What the task asks |
A faithful transcription of all the entries below is needed, without the pictures.
_ _ _ _ _
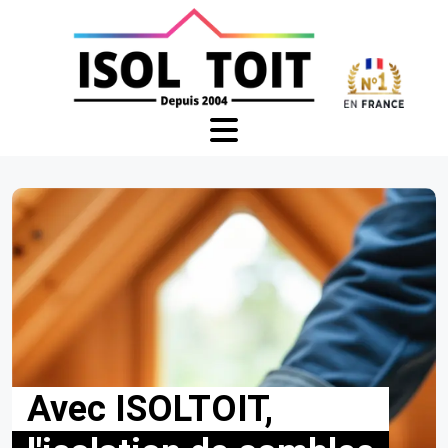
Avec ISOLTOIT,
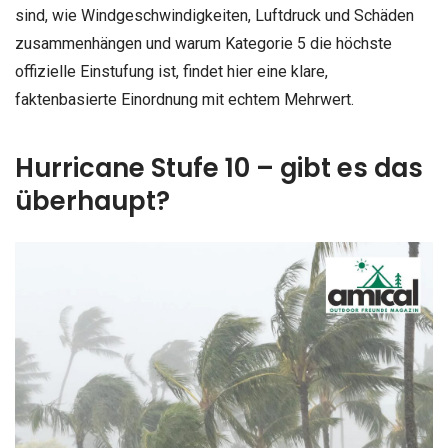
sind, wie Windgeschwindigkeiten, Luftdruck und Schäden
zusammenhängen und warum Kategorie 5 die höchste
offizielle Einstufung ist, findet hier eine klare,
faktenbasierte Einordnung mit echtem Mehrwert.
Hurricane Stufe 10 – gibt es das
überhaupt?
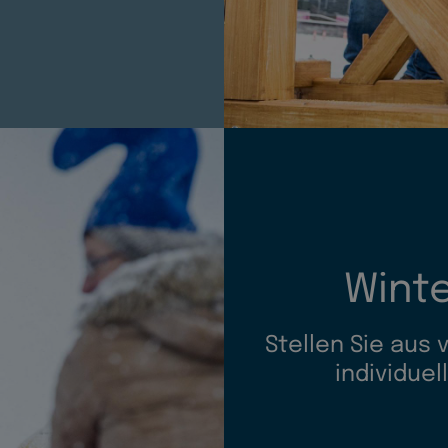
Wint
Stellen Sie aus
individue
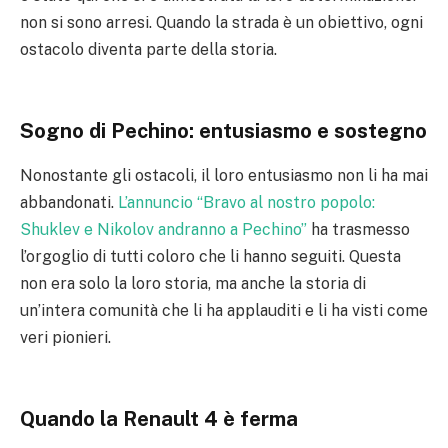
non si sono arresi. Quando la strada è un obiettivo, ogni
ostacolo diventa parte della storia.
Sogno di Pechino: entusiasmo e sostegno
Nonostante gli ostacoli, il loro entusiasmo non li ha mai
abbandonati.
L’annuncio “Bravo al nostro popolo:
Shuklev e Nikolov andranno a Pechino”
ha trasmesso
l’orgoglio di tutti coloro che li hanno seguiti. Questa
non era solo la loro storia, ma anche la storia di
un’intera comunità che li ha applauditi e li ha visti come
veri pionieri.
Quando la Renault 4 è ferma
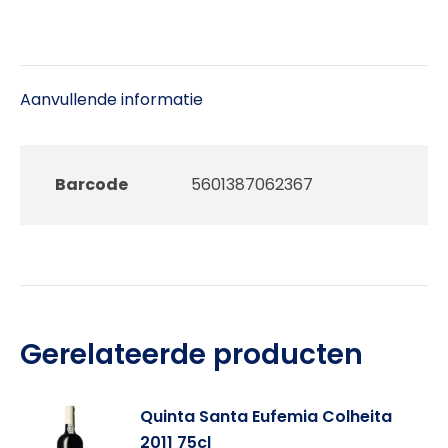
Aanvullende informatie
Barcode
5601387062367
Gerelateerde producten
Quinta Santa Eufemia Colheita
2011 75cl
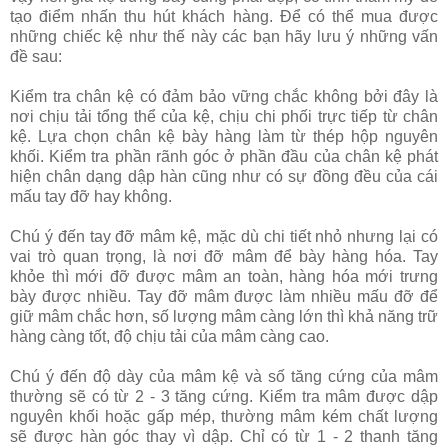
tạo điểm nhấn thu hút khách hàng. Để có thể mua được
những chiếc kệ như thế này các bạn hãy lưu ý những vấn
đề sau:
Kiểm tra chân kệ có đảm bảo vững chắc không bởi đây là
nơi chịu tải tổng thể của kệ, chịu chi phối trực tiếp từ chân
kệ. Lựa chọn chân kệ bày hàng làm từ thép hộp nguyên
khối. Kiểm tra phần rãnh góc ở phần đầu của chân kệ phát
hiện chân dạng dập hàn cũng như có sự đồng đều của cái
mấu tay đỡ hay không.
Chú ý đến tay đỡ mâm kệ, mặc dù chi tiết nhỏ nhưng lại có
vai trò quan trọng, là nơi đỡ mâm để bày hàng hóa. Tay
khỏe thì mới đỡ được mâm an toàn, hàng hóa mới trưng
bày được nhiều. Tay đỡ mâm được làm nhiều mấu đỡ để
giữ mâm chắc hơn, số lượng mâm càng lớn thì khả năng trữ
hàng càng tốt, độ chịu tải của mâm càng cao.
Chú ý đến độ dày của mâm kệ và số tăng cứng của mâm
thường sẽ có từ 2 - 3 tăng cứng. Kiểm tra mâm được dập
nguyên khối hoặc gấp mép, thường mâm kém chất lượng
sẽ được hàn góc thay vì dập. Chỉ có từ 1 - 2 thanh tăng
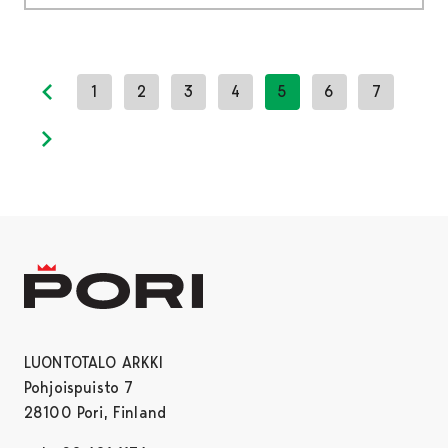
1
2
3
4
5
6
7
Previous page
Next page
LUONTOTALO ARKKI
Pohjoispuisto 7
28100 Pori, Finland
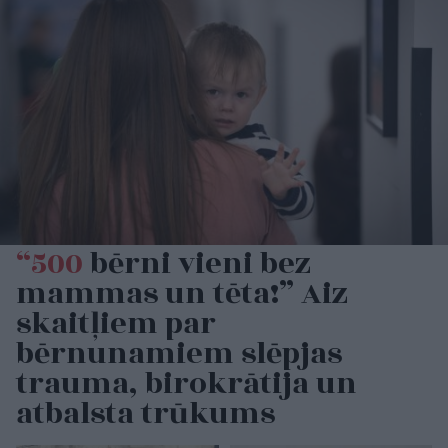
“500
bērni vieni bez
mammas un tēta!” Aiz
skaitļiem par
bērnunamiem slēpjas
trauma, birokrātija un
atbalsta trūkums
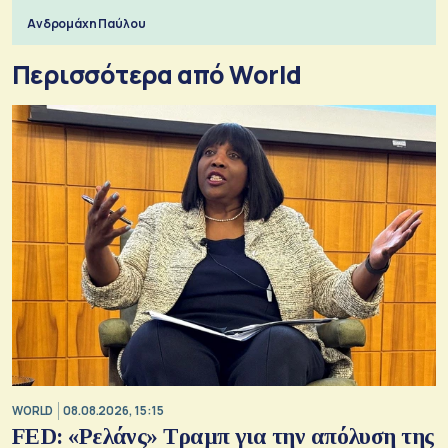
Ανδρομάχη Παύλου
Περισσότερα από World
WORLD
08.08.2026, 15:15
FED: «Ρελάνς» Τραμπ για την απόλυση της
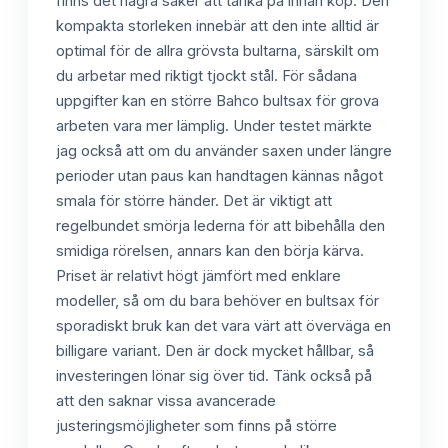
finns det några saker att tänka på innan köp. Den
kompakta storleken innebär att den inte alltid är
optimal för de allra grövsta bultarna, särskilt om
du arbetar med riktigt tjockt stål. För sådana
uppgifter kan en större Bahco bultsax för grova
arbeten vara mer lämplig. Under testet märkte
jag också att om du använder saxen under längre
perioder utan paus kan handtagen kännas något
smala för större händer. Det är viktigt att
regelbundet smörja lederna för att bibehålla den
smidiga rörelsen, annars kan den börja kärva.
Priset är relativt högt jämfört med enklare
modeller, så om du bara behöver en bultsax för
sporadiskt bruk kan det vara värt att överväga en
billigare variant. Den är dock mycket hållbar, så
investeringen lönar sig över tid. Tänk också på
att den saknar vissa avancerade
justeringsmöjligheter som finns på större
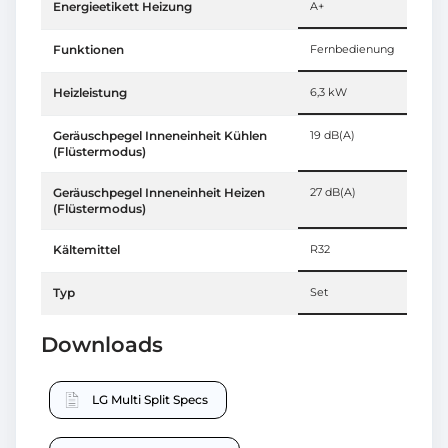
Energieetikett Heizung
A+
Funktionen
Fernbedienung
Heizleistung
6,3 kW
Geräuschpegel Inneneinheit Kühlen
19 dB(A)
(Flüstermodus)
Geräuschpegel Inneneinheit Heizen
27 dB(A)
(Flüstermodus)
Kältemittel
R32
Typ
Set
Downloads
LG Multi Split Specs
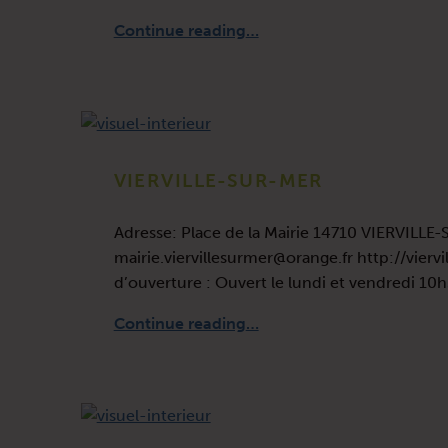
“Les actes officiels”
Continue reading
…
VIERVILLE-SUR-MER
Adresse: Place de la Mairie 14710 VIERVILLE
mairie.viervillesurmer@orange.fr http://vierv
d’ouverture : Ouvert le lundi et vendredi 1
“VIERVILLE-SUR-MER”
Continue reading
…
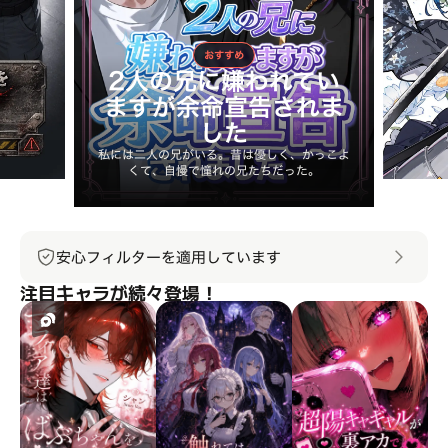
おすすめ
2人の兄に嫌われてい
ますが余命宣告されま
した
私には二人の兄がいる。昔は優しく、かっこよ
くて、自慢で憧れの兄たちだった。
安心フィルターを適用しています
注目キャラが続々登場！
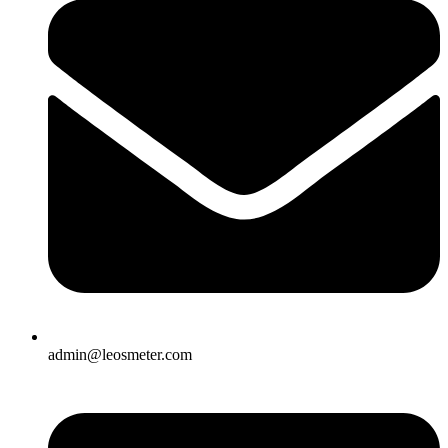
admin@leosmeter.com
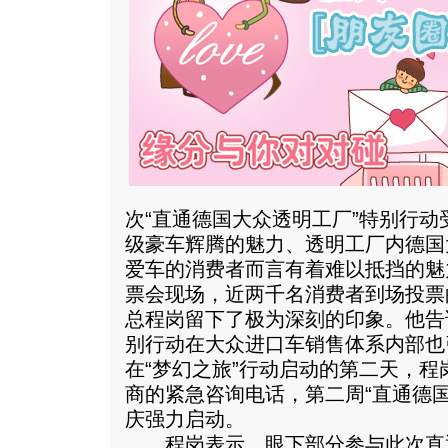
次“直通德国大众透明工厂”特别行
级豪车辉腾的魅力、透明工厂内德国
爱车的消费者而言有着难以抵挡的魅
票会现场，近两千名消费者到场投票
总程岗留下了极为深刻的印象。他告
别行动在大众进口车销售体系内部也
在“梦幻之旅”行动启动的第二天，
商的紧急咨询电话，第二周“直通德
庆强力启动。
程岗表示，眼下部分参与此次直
_ _ _ _ _
The completed task |
Avec ISOLTOIT,
sind, wie Windgeschwindigkeiten, Luftdruck und Schäden
zusammenhängen und warum Kategorie 5 die höchste
offizielle Einstufung ist, findet hier eine klare,
faktenbasierte Einordnung mit echtem Mehrwert.
Hurricane Stufe 10 – gibt es das
überhaupt?
Wint
Stellen Sie aus
individue
non si sono arresi. Quando la strada è un obiettivo, ogni
ostacolo diventa parte della storia.
Sogno di Pechino: entusiasmo e sostegno
Nonostante gli ostacoli, il loro entusiasmo non li ha mai
abbandonati.
L’annuncio “Bravo al nostro popolo:
Shuklev e Nikolov andranno a Pechino”
ha trasmesso
l’orgoglio di tutti coloro che li hanno seguiti. Questa
non era solo la loro storia, ma anche la storia di
un’intera comunità che li ha applauditi e li ha visti come
veri pionieri.
Quando la Renault 4 è ferma
Aanvullende informatie
Barcode
5601387062367
Gerelateerde producten
Quinta Santa Eufemia Colheita
2011 75cl
tạo điểm nhấn thu hút khách hàng. Để có thể mua được
những chiếc kệ như thế này các bạn hãy lưu ý những vấn
đề sau:
Kiểm tra chân kệ có đảm bảo vững chắc không bởi đây là
nơi chịu tải tổng thể của kệ, chịu chi phối trực tiếp từ chân
kệ. Lựa chọn chân kệ bày hàng làm từ thép hộp nguyên
khối. Kiểm tra phần rãnh góc ở phần đầu của chân kệ phát
hiện chân dạng dập hàn cũng như có sự đồng đều của cái
mấu tay đỡ hay không.
Chú ý đến tay đỡ mâm kệ, mặc dù chi tiết nhỏ nhưng lại có
vai trò quan trọng, là nơi đỡ mâm để bày hàng hóa. Tay
khỏe thì mới đỡ được mâm an toàn, hàng hóa mới trưng
bày được nhiều. Tay đỡ mâm được làm nhiều mấu đỡ để
giữ mâm chắc hơn, số lượng mâm càng lớn thì khả năng trữ
hàng càng tốt, độ chịu tải của mâm càng cao.
Chú ý đến độ dày của mâm kệ và số tăng cứng của mâm
thường sẽ có từ 2 - 3 tăng cứng. Kiểm tra mâm được dập
nguyên khối hoặc gấp mép, thường mâm kém chất lượng
sẽ được hàn góc thay vì dập. Chỉ có từ 1 - 2 thanh tăng
1
2
3
4
5
6
7
Previous page
Next page
LUONTOTALO ARKKI
Pohjoispuisto 7
28100 Pori, Finland
“500
bērni vieni bez
mammas un tēta!” Aiz
skaitļiem par
bērnunamiem slēpjas
trauma, birokrātija un
atbalsta trūkums
Ανδρομάχη Παύλου
Περισσότερα από World
WORLD
08.08.2026, 15:15
FED: «Ρελάνς» Τραμπ για την απόλυση της
finns det några saker att tänka på innan köp. Den
kompakta storleken innebär att den inte alltid är
optimal för de allra grövsta bultarna, särskilt om
du arbetar med riktigt tjockt stål. För sådana
uppgifter kan en större Bahco bultsax för grova
arbeten vara mer lämplig. Under testet märkte
jag också att om du använder saxen under längre
perioder utan paus kan handtagen kännas något
smala för större händer. Det är viktigt att
regelbundet smörja lederna för att bibehålla den
smidiga rörelsen, annars kan den börja kärva.
Priset är relativt högt jämfört med enklare
modeller, så om du bara behöver en bultsax för
sporadiskt bruk kan det vara värt att överväga en
billigare variant. Den är dock mycket hållbar, så
investeringen lönar sig över tid. Tänk också på
att den saknar vissa avancerade
justeringsmöjligheter som finns på större
Energieetikett Heizung
A+
Funktionen
Fernbedienung
Heizleistung
6,3 kW
Geräuschpegel Inneneinheit Kühlen
19 dB(A)
(Flüstermodus)
Geräuschpegel Inneneinheit Heizen
27 dB(A)
(Flüstermodus)
Kältemittel
R32
Typ
Set
Downloads
LG Multi Split Specs
“Les actes officiels”
Continue reading
…
VIERVILLE-SUR-MER
Adresse: Place de la Mairie 14710 VIERVILLE
mairie.viervillesurmer@orange.fr http://vierv
d’ouverture : Ouvert le lundi et vendredi 1
“VIERVILLE-SUR-MER”
Continue reading
…
おすすめ
2人の兄に嫌われてい
ますが余命宣告されま
した
私には二人の兄がいる。昔は優しく、かっこよ
くて、自慢で憧れの兄たちだった。
安心フィルターを適用しています
注目キャラが続々登場！
admin@leosmeter.com
次“直通德国大众透明工厂”特别行
级豪车辉腾的魅力、透明工厂内德国
爱车的消费者而言有着难以抵挡的魅
票会现场，近两千名消费者到场投票
总程岗留下了极为深刻的印象。他告
别行动在大众进口车销售体系内部也
在“梦幻之旅”行动启动的第二天，
商的紧急咨询电话，第二周“直通德
庆强力启动。
程岗表示，眼下部分参与此次直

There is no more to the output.